● **REQUIREMENT**
Copy each entry precisely as written, and do not carry over the pictures.

··· PROVIDED RECORDS

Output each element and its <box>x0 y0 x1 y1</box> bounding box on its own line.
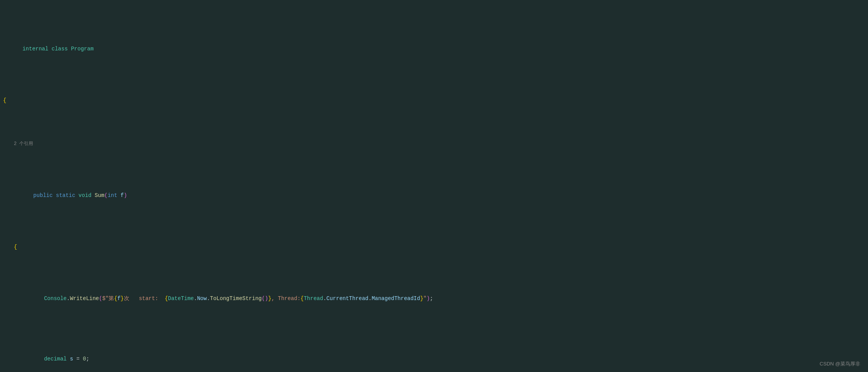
code-line: { <box>0 243 868 251</box>
code-line: internal class Program <box>0 36 868 62</box>
code-line: public static void Sum(int f) <box>0 182 868 208</box>
code-line: 2 个引用 <box>0 139 868 148</box>
code-line: { <box>0 96 868 105</box>
watermark: CSDN @菜鸟厚非 <box>820 360 860 367</box>
code-editor: internal class Program { 2 个引用 public st… <box>0 0 868 372</box>
code-line: Console.WriteLine($"第{f}次 start: {DateTi… <box>0 286 868 312</box>
code-line: decimal s = 0; <box>0 346 868 372</box>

······

● **ANSWER SECTION**
Output each element and its <box>x0 y0 x1 y1</box> bounding box on its own line.
code-line: { <box>0 243 868 251</box>
code-line: internal class Program <box>0 36 868 62</box>
code-line: public static void Sum(int f) <box>0 182 868 208</box>
code-line: 2 个引用 <box>0 139 868 148</box>
code-line: { <box>0 96 868 105</box>
watermark: CSDN @菜鸟厚非 <box>820 360 860 367</box>
code-editor: internal class Program { 2 个引用 public st… <box>0 0 868 372</box>
code-line: Console.WriteLine($"第{f}次 start: {DateTi… <box>0 286 868 312</box>
code-line: decimal s = 0; <box>0 346 868 372</box>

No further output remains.